Looking at sentiment data and how traders feel about sterling, the ActivTrader Market Sentiment tool shows that traders are currently very bearish towards sterling, despite the rally towards the 1.3600 level.
The current reading shows that sentiment is at 69 percent bearish at present. For me, buying sterling is still very risky, and it is probably best to stay side-lined, despite the negative bias.
In reality, strength or weakness around the 1.3600 price level and the latest move in the US dollar index after the mentioned news developments are going to be key going forward.
GBPUSD Short-term Technical Analysis
Looking at the four-hour time frame, technical analysis shows that huge amount of negative MACD price divergence have start to form across the lower time frames.
This negative MACD price divergence has been present since at least the 1.3400 to 1.3600 price rally. It is also possible that a sell-off towards the 1.3350 region could start to take place.

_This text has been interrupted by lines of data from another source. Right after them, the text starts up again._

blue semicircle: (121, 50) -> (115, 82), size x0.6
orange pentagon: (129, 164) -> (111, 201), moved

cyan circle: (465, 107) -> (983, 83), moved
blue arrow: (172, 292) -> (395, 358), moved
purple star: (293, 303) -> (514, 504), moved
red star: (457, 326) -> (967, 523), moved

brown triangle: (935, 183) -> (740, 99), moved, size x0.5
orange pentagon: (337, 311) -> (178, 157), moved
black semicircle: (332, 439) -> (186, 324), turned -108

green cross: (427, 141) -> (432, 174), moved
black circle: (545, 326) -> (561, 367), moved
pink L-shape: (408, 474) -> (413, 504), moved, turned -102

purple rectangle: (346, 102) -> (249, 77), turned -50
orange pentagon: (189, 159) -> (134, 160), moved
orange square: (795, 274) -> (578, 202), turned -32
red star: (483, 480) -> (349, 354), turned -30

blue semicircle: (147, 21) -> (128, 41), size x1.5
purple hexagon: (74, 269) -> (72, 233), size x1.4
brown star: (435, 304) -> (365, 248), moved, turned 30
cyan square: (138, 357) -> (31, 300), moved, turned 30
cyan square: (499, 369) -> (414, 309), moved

GBPUSD Medium-term Technical Analysis
According to the daily time frame, the GBPUSD pair has formed a huge head and shoulders pattern that has yet to play out to the downside. The overall bearish target is still the 1.2800 level.
The GBPUSD pair could test towards neckline resistance, around the 1.3650 area one final time before we see it finally rollover. Much above 1.3650 and the GBPUSD pair could surge.